Just because something is done in the name of "safety" doesn't make it unimpeachable good. In fact, it's often quite the opposite. Ask anyone who's had to get on a plane at a US airport in the last 20 years.
Do you mean the seatbelts in the car I drove to the airport at? Or the elevator inspections on the elevator I took from the 4th floor of the parking garage? Maybe the lack of smoking in the airport, or on the airplane? The regular aircraft inspections? Or the regulations on pilot hours? Laws on alcohol consumption for them? How about the emergency exits? Or the oxygen masks.
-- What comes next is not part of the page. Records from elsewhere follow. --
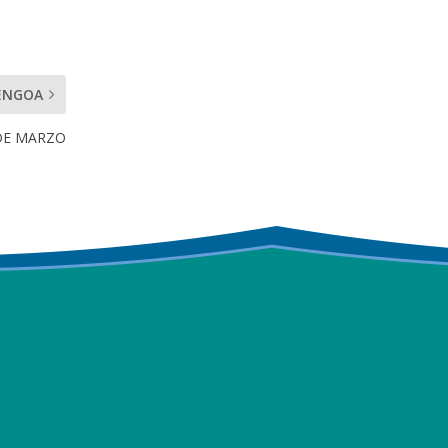
ENGOA
DE MARZO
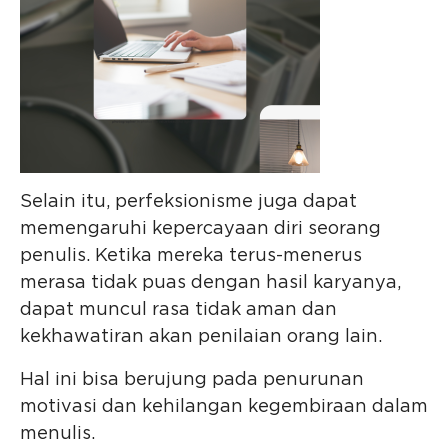
Selain itu, perfeksionisme juga dapat
memengaruhi kepercayaan diri seorang
penulis. Ketika mereka terus-menerus
merasa tidak puas dengan hasil karyanya,
dapat muncul rasa tidak aman dan
kekhawatiran akan penilaian orang lain.
Hal ini bisa berujung pada penurunan
motivasi dan kehilangan kegembiraan dalam
menulis.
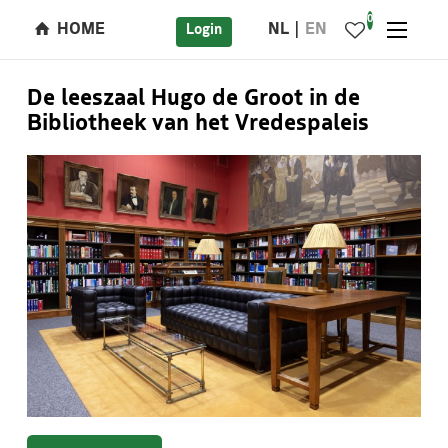
0
HOME
NL
EN
Login
De leeszaal Hugo de Groot in de
Bibliotheek van het Vredespaleis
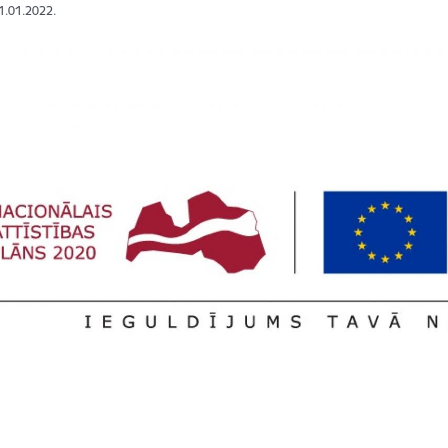
11.01.2022.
Are these examples that I came up with off the top of my head quite the opposite of unimpeachable good?
No, they’re a bad faith reply, since surely you knew they were referring to the the airport security checkpoint and some of the asinine luggage restrictions imposed there.
Oxygen masks definitely aren't unimpeachable good. Passenger oxygen mask systems are virtually never needed but have caused multiple fires that destroyed planes and killed people. They are an expensive complication without which plane travel would be better - the plane would be cheaper to build, there'd be more room and weight available for passengers or luggage, and we'd all save time on safety briefings from not having to hear instructions on how to do a thing that you certainly won't need to do.
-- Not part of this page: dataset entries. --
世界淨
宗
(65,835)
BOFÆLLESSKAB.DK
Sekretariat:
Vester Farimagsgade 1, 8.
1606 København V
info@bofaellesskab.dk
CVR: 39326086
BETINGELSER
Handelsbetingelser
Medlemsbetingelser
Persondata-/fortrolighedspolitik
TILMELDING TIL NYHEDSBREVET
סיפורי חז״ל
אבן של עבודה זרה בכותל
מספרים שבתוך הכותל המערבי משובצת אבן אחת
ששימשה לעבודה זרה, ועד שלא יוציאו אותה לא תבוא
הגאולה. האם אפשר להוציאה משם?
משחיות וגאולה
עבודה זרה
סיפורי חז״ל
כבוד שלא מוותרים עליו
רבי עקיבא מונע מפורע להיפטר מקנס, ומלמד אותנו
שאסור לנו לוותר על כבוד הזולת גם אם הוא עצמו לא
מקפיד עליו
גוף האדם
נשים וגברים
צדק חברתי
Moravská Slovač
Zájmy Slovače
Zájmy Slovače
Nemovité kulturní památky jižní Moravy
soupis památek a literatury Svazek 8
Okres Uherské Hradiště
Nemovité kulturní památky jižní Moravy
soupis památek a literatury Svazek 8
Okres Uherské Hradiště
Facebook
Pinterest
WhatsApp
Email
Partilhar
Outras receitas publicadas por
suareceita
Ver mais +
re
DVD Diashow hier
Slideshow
The pilots need oxygen masks as a backup while they quickly descend to a safer altitude. Unless you're flying over the Himalayas and can't drop that low, the passengers should be fine.
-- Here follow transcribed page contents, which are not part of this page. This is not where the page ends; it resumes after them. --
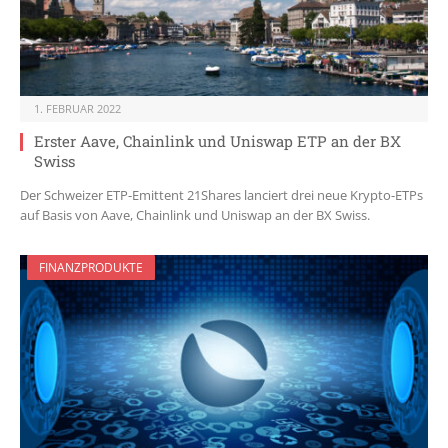
1. FEBRUAR 2022
Erster Aave, Chainlink und Uniswap ETP an der BX
Swiss
Der Schweizer ETP-Emittent 21Shares lanciert drei neue Krypto-ETPs
auf Basis von Aave, Chainlink und Uniswap an der BX Swiss.
FINANZPRODUKTE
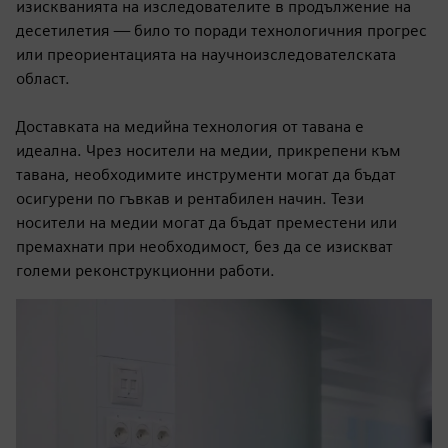
изискванията на изследователите в продължение на
десетилетия — било то поради технологичния прогрес
или преориентацията на научноизследователската
област.
Доставката на медийна технология от тавана е
идеална. Чрез носители на медии, прикрепени към
тавана, необходимите инструменти могат да бъдат
осигурени по гъвкав и рентабилен начин. Тези
носители на медии могат да бъдат преместени или
премахнати при необходимост, без да се изискват
големи реконструкционни работи.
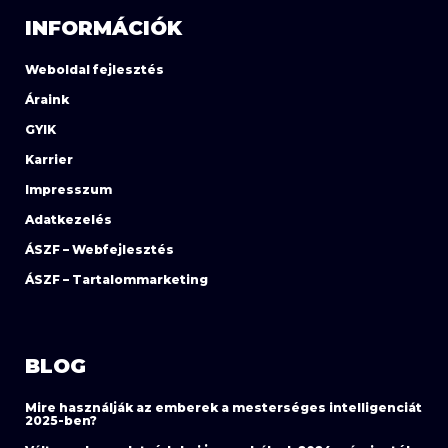
INFORMÁCIÓK
Weboldal fejlesztés
Áraink
GYIK
Karrier
Impresszum
Adatkezelés
ÁSZF – Webfejlesztés
ÁSZF – Tartalommarketing
BLOG
Mire használják az emberek a mesterséges intelligenciát
2025-ben?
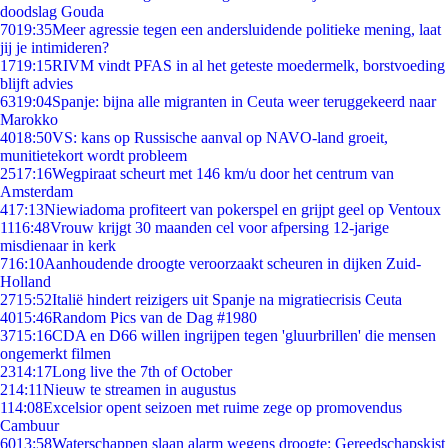
doodslag Gouda
70
19:35
Meer agressie tegen een andersluidende politieke mening, laat
jij je intimideren?
17
19:15
RIVM vindt PFAS in al het geteste moedermelk, borstvoeding
blijft advies
63
19:04
Spanje: bijna alle migranten in Ceuta weer teruggekeerd naar
Marokko
40
18:50
VS: kans op Russische aanval op NAVO-land groeit,
munitietekort wordt probleem
25
17:16
Wegpiraat scheurt met 146 km/u door het centrum van
Amsterdam
4
17:13
Niewiadoma profiteert van pokerspel en grijpt geel op Ventoux
11
16:48
Vrouw krijgt 30 maanden cel voor afpersing 12-jarige
misdienaar in kerk
7
16:10
Aanhoudende droogte veroorzaakt scheuren in dijken Zuid-
Holland
27
15:52
Italië hindert reizigers uit Spanje na migratiecrisis Ceuta
40
15:46
Random Pics van de Dag #1980
37
15:16
CDA en D66 willen ingrijpen tegen 'gluurbrillen' die mensen
ongemerkt filmen
23
14:17
Long live the 7th of October
2
14:11
Nieuw te streamen in augustus
1
14:08
Excelsior opent seizoen met ruime zege op promovendus
Cambuur
60
13:58
Waterschappen slaan alarm wegens droogte: Gereedschapskist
AI ethics (like making current AI refuse to do some things) and dealing with existential risks to humanity from future AI are quite different so we should probably not put them into the same category when talking about it
Exactly, one is about shielding humans from their own stupid intents whilst the other is shielding ourselves from AI's homocidal/genocidal intents (even if it's a second-order effect).
This is a common misconception of the meaning of model performance. AI safety effectively means adjusting the objective function to penalize some undesirable outcomes. Since the objective function is no longer absolute task performance model performance doesn't go down - it is simply being evaluated differently. The user may be unhappy - they can't build their dirty bomb - but the model creator isn't using user happiness as the only consideration. They are trying to maximise user happiness without straying outside whatever safety bounds they have set up.
In that sense it is mathematically equivalent to (say) applying an L2 regularization penalty to reduce the occurrance of higher-order terms when fitting a polynomial. Strictly it will produce a worse fit on your training data, however it is done because out of sample performance is important.
Is it just safety? We also need to align them to be useful. So I'm not sure safety and usability are mutually exclusive? A safe model seems like a useful model, a model that gives you dangerous information seems, well dangerous and less useful ?
I googled that exact phrase (and put on the kettle for the visit I'll soon get). The first page was all government related resources on how to deal with terrorist attacks.
If not outright blocked, instructions do seem to be weighted down.
it's a Motte-and-bailey situation [1]. In theory AI-Safety is about X-Risks. In practice it's about making AI compliant, non-racist, non-aggressiv etc.
The standard e/acc trope is that existential risk is obviously sci-fi nonsense, and so anything that slows down progress is just doing harm. (Usually no attempt is made to engage with the actual arguments for potential risk.)
Given the self-evidence of no existential risk, there is then an objection to “dumbing down” where model performance suffers due to RLHF (the “alignment tax” is a real thing), and often but not always this includes an objection to wokeness or perceived unwillingness to speak “truths” or left-wing bias being imposed on models.